New/updated annual simulation tools

Dear Users,

We just introduced a new tool with nearly identical semantics to rfluxmtx, but based on the Radiance C++ library interface. It is called rxfluxmtx, following suit from rxpiece, which was introduced to the Unix build system before the official 6.0 release. (The other C++ tools, rxtrace, rxpict, and rxcontrib, are still optional compiles through the rmake build system.) This new tool is available in the latest Radiance HEAD release.

Aside from having more x’s in its name than any other Radiance program, rxfluxmtx overcomes the limitation in the number of separate receiver objects (i.e., receivers with unique modifiers).
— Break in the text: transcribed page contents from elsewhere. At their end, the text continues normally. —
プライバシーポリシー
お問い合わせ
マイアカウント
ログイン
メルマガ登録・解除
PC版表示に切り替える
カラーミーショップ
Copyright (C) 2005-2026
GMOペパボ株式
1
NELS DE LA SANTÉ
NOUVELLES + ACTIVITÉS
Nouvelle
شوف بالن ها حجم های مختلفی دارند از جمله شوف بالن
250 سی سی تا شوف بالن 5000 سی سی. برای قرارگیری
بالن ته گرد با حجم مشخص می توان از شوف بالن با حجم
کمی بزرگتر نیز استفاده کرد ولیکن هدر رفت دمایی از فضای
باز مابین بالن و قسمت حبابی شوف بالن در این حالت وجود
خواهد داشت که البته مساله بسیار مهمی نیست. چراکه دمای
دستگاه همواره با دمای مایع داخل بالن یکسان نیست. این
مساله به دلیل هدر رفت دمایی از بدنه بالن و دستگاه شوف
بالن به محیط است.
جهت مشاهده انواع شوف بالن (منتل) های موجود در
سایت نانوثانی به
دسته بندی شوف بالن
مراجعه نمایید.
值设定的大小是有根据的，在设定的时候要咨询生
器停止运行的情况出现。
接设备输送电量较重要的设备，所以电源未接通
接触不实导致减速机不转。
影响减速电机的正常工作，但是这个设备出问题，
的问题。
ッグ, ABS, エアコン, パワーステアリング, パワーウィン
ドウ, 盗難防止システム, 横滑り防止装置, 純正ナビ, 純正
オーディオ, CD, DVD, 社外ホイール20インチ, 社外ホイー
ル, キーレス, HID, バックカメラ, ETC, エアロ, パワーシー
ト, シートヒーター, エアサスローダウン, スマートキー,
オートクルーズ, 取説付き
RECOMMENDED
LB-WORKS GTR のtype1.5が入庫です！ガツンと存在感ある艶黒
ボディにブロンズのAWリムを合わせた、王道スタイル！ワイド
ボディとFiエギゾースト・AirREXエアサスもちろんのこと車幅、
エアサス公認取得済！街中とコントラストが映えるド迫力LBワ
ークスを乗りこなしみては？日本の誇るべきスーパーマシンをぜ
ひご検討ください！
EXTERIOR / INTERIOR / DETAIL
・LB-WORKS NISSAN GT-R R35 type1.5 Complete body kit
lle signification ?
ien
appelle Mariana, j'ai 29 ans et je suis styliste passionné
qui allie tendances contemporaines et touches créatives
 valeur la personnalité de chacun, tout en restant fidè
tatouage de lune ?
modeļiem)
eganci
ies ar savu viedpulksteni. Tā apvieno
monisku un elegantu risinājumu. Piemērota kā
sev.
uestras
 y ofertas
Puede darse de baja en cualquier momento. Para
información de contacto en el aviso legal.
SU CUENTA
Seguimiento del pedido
This is an unfortunate side-effect of the way rfluxmtx constructs a command-line naming all of the needed materials for rcontrib, running up against the inherent 10K character limit on command-line length.

Another benefit of the new tool is support for native view generation, avoiding the need for a separate call to vwrays and the related shenanigans setting -x and -y output resolutions.

Lastly, rxfluxmtx adds a -r option to recover partially-completed output in cases where the computer was unexpectedly shut down or unplugged. Unlike rfluxmtx, the new tool will report an error if any of the output files exists if neither -r nor -fo options are present, more closely matching rcontrib behavior. However, this does require that all outputs must be named files, no commands, and ASCII results are not supported due to the difficulties recovering non-binary types. (This is actually a limitation of the C++ RcontribSimulManager class.)

While the new rxfluxmtx adds convenient support for component picture generation, the final timestep calculation has been problematic for some years due to the expense of scaling and summing large numbers of HDR pictures. This only gets worse with spectral (HSR) pictures, which are typically 7 times bigger and cannot be injested by dctimestep at all. We worked around some of these difficulties in the tutorials at the Salt Lake City workshop, getting the process to work with the new rcomb tool and some creative command-line mojo.

To streamline this annual simulation process for time-lapse animation, we introduced the pvsum tool in the 6.0 release, which supports vector and matrix multiplication on a set of component pictures produced by rfluxmtx or rxfluxmtx. Making this process efficient was the biggest challenge, and tomorrow’s HEAD should include a new pvsum -m option that speeds things up when the input component data exceed the available memory cache. We maximize throughput by doing partial component sums over the whole sequence, avoiding Unix page faults that would otherwise occur.

This leads us to the biggest caveat, which is the fact that these tools are only built for Linux and macOS machines. If you are on a Windows box, you will need to install the WSL add-on, which is free but a bit of work to bring up. Nevertheless, you will gain a lot of benefits from doing so, at least as far as Radiance is concerned.

Cheers,
-Greg

P.S. In case you missed it, Athina Alight and Alstan Jakubiec just published an exciting pair of papers on melanopic simulation, with novel visualizations and analyses using Radiance 6 with other tools they collected or developed. Definitely worth a look!